Of course, in the absence of some kind of tyranny of labels, the rule of law can hardly exist, can it? What Cardozo wanted is a sensible, or appropriate, or "just," interpretation of the scope of constitutional "labels" such as "trial," confrontation," and "due process." (In this particular case, Justice Cardozo emphasized in part that the reach of constitutional language must be sensitive to the purpose or purposes of the constitutional language. [Of course, Cardozo could not really escape the tyranny of labels: even matters such as purposes and historical practice must ordinarily be communicated by "labels." The true question question is which label or set of labels controls.])

In any event, is a view evidence or isn't it?

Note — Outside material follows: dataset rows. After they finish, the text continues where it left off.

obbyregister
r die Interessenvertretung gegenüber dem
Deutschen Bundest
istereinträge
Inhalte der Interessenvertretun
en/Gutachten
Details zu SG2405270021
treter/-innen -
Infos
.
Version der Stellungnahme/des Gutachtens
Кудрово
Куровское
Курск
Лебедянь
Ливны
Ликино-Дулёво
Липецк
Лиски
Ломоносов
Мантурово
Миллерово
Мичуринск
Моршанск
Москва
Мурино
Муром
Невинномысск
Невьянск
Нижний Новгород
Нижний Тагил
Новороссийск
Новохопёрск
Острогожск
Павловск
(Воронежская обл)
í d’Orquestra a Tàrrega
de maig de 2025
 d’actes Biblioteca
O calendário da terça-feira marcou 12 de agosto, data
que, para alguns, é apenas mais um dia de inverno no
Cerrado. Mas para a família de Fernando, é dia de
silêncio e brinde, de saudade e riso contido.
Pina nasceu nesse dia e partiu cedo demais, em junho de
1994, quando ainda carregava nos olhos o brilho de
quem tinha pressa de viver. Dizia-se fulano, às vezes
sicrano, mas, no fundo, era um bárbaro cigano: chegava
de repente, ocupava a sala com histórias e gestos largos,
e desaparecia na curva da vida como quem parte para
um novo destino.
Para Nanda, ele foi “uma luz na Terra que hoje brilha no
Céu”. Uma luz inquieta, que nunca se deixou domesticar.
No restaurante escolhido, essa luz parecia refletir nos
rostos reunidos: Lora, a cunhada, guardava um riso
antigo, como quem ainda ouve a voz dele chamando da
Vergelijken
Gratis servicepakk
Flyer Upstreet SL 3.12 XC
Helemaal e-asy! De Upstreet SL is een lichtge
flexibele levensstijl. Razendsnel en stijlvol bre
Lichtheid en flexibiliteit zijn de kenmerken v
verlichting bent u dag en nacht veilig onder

Answer: the courts are divided on the question, but the trend is toward the answer "yes."

What Is Evidence?

Legal scholars have not done a very good job of defining "evidence." However, if one looks to philosophical literature on the definition of evidence, one may not find much enlightenment there either. For example, the author of the entry Evidence (11 August 2006) in the online Stanford Encyclopedia of Philosophy seems to believe that evidence in legal proceedings consists mainly or exclusively of tangible things. Hence, for purposes of legal scholarship the discussion in the Stanford Encyclopedia seems to be a non-starter.